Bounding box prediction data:
--- START ---

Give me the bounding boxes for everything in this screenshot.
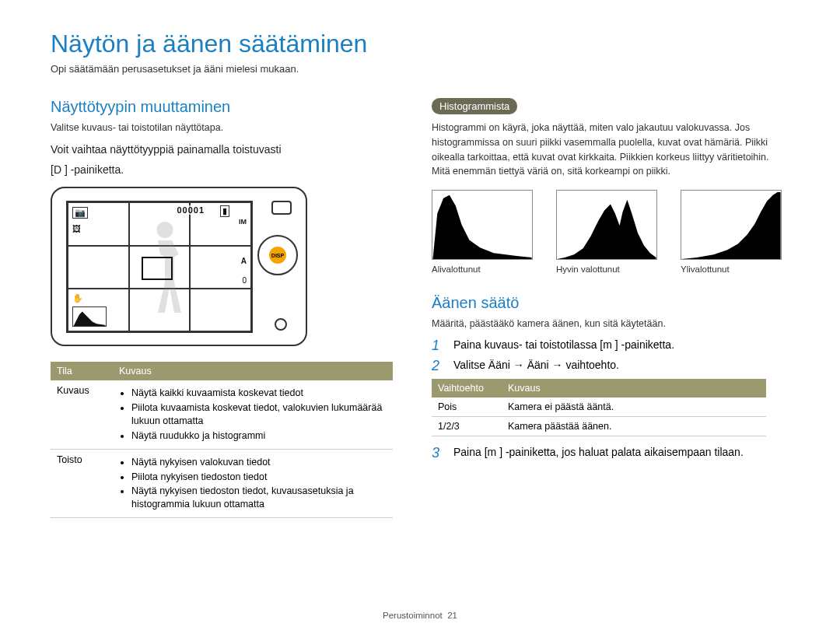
- focus-rectangle-icon: [142, 257, 173, 280]
- page-subtitle: Opi säätämään perusasetukset ja ääni mie…: [51, 63, 789, 75]
- histogram-tag: Histogrammista: [432, 98, 517, 114]
- step-number-3: 3: [432, 446, 446, 461]
- histogram-well-label: Hyvin valottunut: [556, 264, 657, 274]
- battery-icon: ▮: [220, 205, 229, 217]
- camera-screen: 📷 🖼 00001 ▮ IM A 0 ✋: [66, 201, 253, 333]
- step-number-1: 1: [432, 338, 446, 354]
- histogram-well-icon: [556, 190, 657, 260]
- svg-marker-2: [557, 200, 656, 259]
- step-3-block: 3 Paina [m ] -painiketta, jos haluat pal…: [432, 446, 789, 461]
- display-type-note: Valitse kuvaus- tai toistotilan näyttöta…: [51, 122, 393, 133]
- opt-cell-123: 1/2/3: [432, 416, 502, 436]
- hand-shake-icon: ✋: [72, 293, 83, 303]
- footer-section: Perustoiminnot: [383, 611, 443, 620]
- svg-marker-0: [74, 312, 106, 326]
- mode-table: Tila Kuvaus Kuvaus Näytä kaikki kuvaamis…: [51, 362, 393, 518]
- opt-desc-123: Kamera päästää äänen.: [502, 416, 766, 436]
- indicator-0: 0: [242, 276, 247, 285]
- mode-item: Piilota kuvaamista koskevat tiedot, valo…: [131, 401, 387, 428]
- camera-dial: DISP: [257, 235, 298, 275]
- camera-back-illustration: 📷 🖼 00001 ▮ IM A 0 ✋ DISP: [51, 187, 307, 346]
- step-number-2: 2: [432, 359, 446, 374]
- camera-top-button: [271, 201, 292, 215]
- footer: Perustoiminnot 21: [0, 611, 840, 620]
- histogram-under-icon: [432, 190, 533, 260]
- mode-item: Näytä ruudukko ja histogrammi: [131, 429, 387, 443]
- picture-icon: 🖼: [72, 224, 81, 233]
- sound-note: Määritä, päästääkö kamera äänen, kun sit…: [432, 318, 789, 329]
- histogram-examples: Alivalottunut Hyvin valottunut Ylivalott…: [432, 190, 789, 274]
- steps: 1 Paina kuvaus- tai toistotilassa [m ] -…: [432, 338, 789, 374]
- mode-item: Näytä nykyisen valokuvan tiedot: [131, 456, 387, 469]
- mode-desc-toisto: Näytä nykyisen valokuvan tiedot Piilota …: [113, 449, 393, 518]
- disp-button: DISP: [269, 247, 286, 264]
- option-table: Vaihtoehto Kuvaus Pois Kamera ei päästä …: [432, 379, 766, 436]
- footer-page: 21: [447, 611, 457, 620]
- mode-item: Näytä kaikki kuvaamista koskevat tiedot: [131, 387, 387, 400]
- mode-cell-toisto: Toisto: [51, 449, 113, 518]
- histogram-over-icon: [681, 190, 782, 260]
- display-instruction-line2: [D ] -painiketta.: [51, 163, 393, 178]
- display-type-heading: Näyttötyypin muuttaminen: [51, 98, 393, 116]
- page-title: Näytön ja äänen säätäminen: [51, 30, 789, 58]
- histogram-over-label: Ylivalottunut: [681, 264, 782, 274]
- display-instruction-line1: Voit vaihtaa näyttötyyppiä painamalla to…: [51, 142, 393, 158]
- columns: Näyttötyypin muuttaminen Valitse kuvaus-…: [51, 98, 789, 518]
- step-text-3: Paina [m ] -painiketta, jos haluat palat…: [453, 446, 744, 458]
- histogram-description: Histogrammi on käyrä, joka näyttää, mite…: [432, 121, 789, 179]
- camera-mode-icon: 📷: [72, 207, 88, 219]
- mode-desc-kuvaus: Näytä kaikki kuvaamista koskevat tiedot …: [113, 380, 393, 449]
- mode-cell-kuvaus: Kuvaus: [51, 380, 113, 449]
- indicator-im: IM: [239, 218, 247, 226]
- mode-item: Piilota nykyisen tiedoston tiedot: [131, 471, 387, 484]
- mode-header-tila: Tila: [51, 362, 113, 380]
- indicator-a: A: [241, 257, 247, 265]
- screen-histogram-icon: [72, 306, 107, 327]
- svg-marker-1: [432, 195, 531, 259]
- sound-heading: Äänen säätö: [432, 294, 789, 312]
- frame-counter: 00001: [177, 205, 205, 215]
- opt-desc-pois: Kamera ei päästä ääntä.: [502, 398, 766, 417]
- step-text-1: Paina kuvaus- tai toistotilassa [m ] -pa…: [453, 338, 674, 351]
- opt-cell-pois: Pois: [432, 398, 502, 417]
- svg-marker-3: [681, 192, 780, 259]
- left-column: Näyttötyypin muuttaminen Valitse kuvaus-…: [51, 98, 393, 518]
- mode-item: Näytä nykyisen tiedoston tiedot, kuvausa…: [131, 485, 387, 511]
- opt-header-kuvaus: Kuvaus: [502, 379, 766, 398]
- right-column: Histogrammista Histogrammi on käyrä, jok…: [432, 98, 789, 518]
- histogram-under-label: Alivalottunut: [432, 264, 533, 274]
- step-text-2: Valitse Ääni → Ääni → vaihtoehto.: [453, 359, 619, 371]
- camera-bottom-button: [275, 318, 287, 331]
- mode-header-kuvaus: Kuvaus: [113, 362, 393, 380]
- opt-header-vaihtoehto: Vaihtoehto: [432, 379, 502, 398]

--- END ---

If a line above holds the word "toistotilassa", count it; then say how many such lines there are and nothing else.

2